Material and methods:
Randomized controlled trials (RCTs) and observational studies assessing CP effects on hospitalized, adult COVID-19 patients were searched until November 24, 2020. We assessed risk of bias (RoB) using Cochrane RoB 2.0 and ROBINS-I tools. Inverse variance random effect meta-analyses were performed. Quality of evidence was evaluated using GRADE methodology. Primary outcomes were all-cause mortality, clinical improvement, and adverse events.

Results:
Five RCTs (n = 1067) and 6 cohorts (n = 881) were included. Three and 1 RCTs had some concerns and high RoB, respectively; and there was serious RoB in all cohorts. Convalescent plasma did not reduce all-cause mortality in RCTs of severe (RR = 0.60, 95% CI: 0.33–1.10) or moderate (RR = 0.60, 95% CI: 0.09–3.86) COVID-19 vs. standard of care (SOC); CP reduced all-cause mortality vs.
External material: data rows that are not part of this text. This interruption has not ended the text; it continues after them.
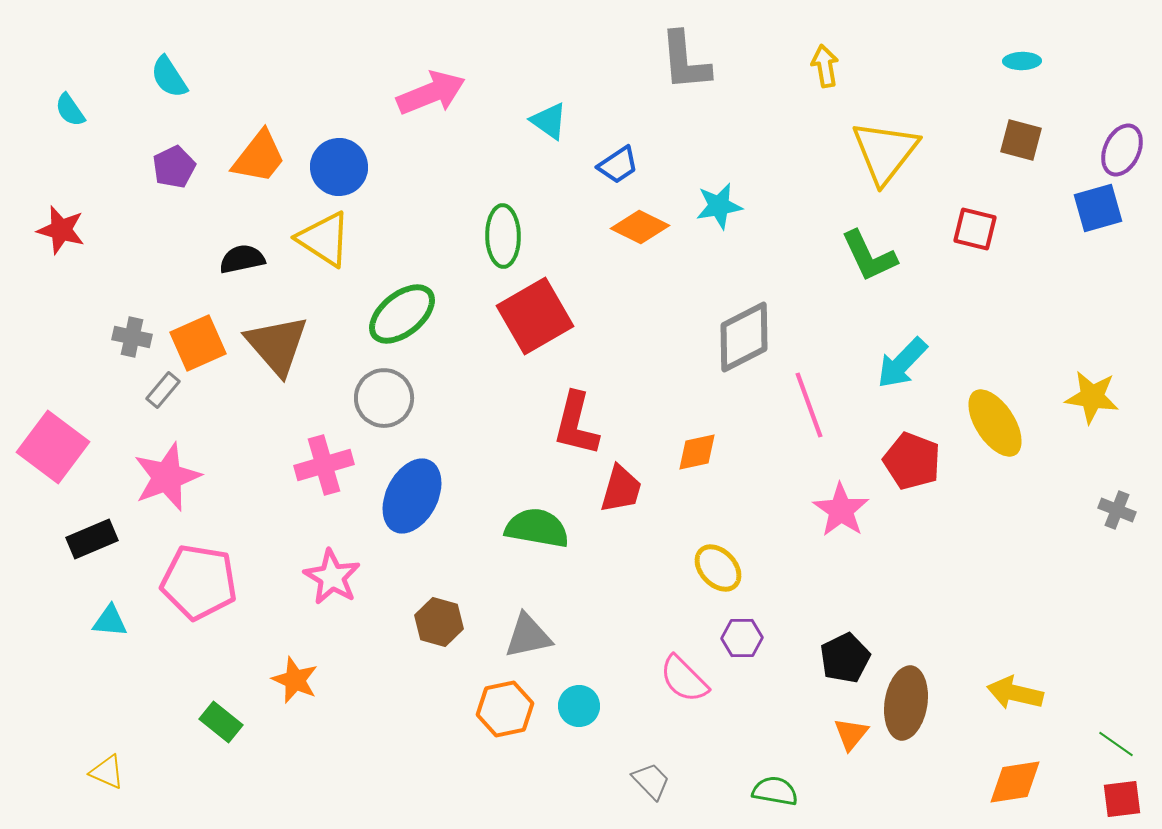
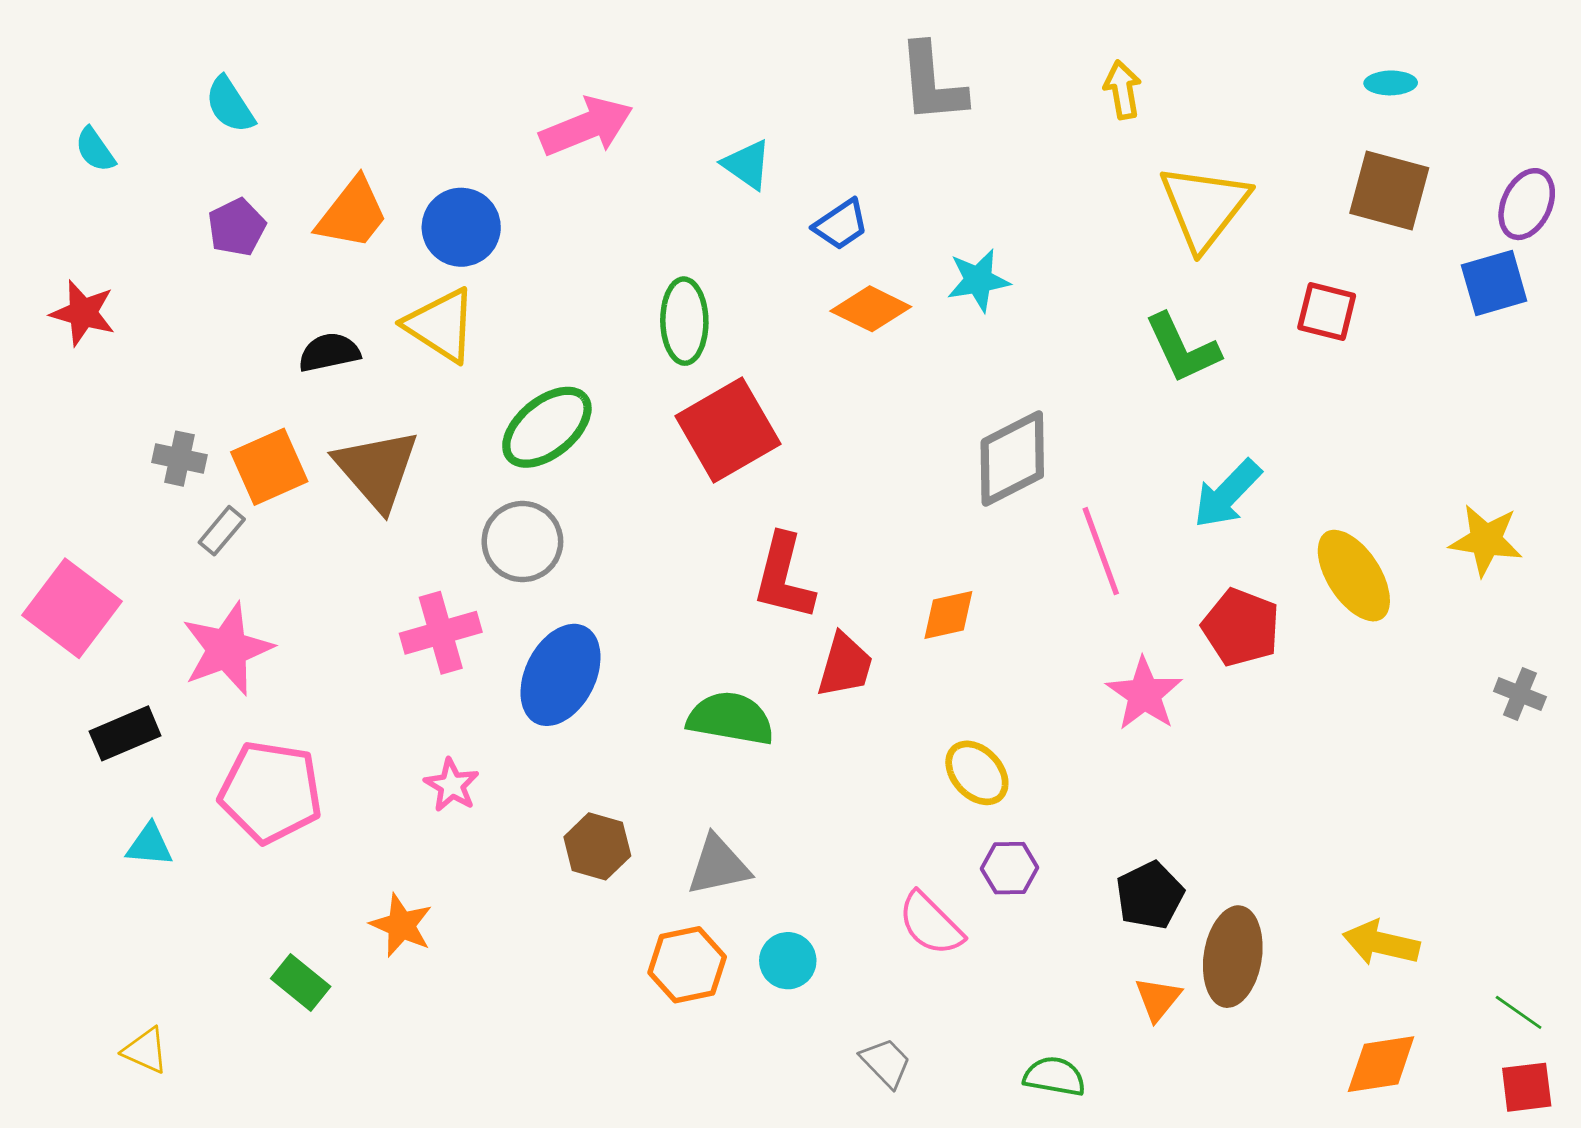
brown square: (1021, 140) -> (1389, 190), size x1.4
pink star: (332, 577) -> (452, 785), size x0.7

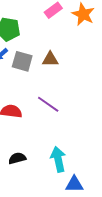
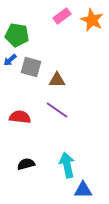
brown triangle: (50, 59) -> (57, 80), moved

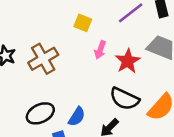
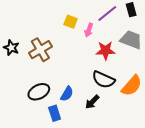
pink arrow: (100, 50) -> (89, 30), moved
red star: (128, 61) -> (105, 51), turned 30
SOC in cohorts (RR = 0.66, 95% CI: 0.49–0.91). Convalescent plasma did not reduce invasive ventilation vs. SOC in moderate disease (RR = 0.85, 95% CI: 0.47–1.55). In comparison to placebo + SOC, CP did not affect all-cause mortality (RR = 0.75, 95% CI: 0.48–1.16) or clinical improvement (HR = 1.07, 95% CI: 0.82–1.40) in severe patients. Adverse and serious adverse events were scarce, similar between CP and controls. Quality of evidence was low or very low for most outcomes.

Conclusions:
In comparison to SOC or placebo + SOC, CP did not reduce all-cause mortality in RCTs of hospitalized COVID-19 patients. Convalescent plasma did not have an effect on other clinical or safety outcomes. Until now there is no good quality evidence to recommend CP for hospitalized COVID-19 patients.